Entende-se a ironia de Debussy, pois conhecedor da formação de Lacerda na Schola Cantorum, estabelecimento no qual Lacerda esteve a estudar a partir de 1897. Entre os fundadores da Schola estava Vincent d’Indy, que, com seus colegas, tinha como um dos postulados a restauração da música antiga. Debussy não nutria a menor simpatia pela Schola Cantorum. Se princípios indeléveis da Schola podem ser detectados na composição de Lacerda, preponderam as inovações propostas por Debussy, mormente na qualidade sonora, na essência essencial a visar ao timbre, às ressonâncias, às baixas intensidades, que ficariam indelevelmente na mente do músico português. Imitação estilística? Absolutamente não, pois essas apreensões de tendências até antagônicas possibilitaram a Lacerda o amálgama. Se o aprendizado da Schola Cantorum permaneceu como “captações formais”, poder-se-ia dizer que a influência de Debussy é patente em vários procedimentos, a preponderar o culto às sonoridades inusitadas, ao timbre seletivo.

Considere-se que a dedicação à regência em alto nível foi um dos motivos da criação restrita, mas reveladora das qualidades escriturais de um grande mestre. Composições para piano, canto e piano, orquestra, orquestra e canto, câmara, coro, órgão…, geralmente de curta duração, constituem um legado significativo para a música portuguesa.

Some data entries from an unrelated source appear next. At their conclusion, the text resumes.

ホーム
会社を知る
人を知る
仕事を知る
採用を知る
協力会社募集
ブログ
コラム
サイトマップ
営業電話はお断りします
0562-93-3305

No próximo post abordarei a obra para piano de Francisco de Lacerda e determinadas características estilísticas de suas esmeradas miniaturas, presença de um estilo personalíssimo.

This is the first of two posts addressing Francisco de Lacerda (1869-1934), one of the most prominent figures of the Portuguese classical music in the late 19th and early 20tth centuries, with a brief biography, his role as composer and conductor, his relationship with Claude Debussy, who would be an indelible influence in his works as a composer. The contents of the two posts are part of a talk on Lacerda I will give at the Consulate-General of Portugal in São Paulo on October 19, followed by a recital with Lacerda’s music for piano in the Ateneu Paulistano concert hall on October 26.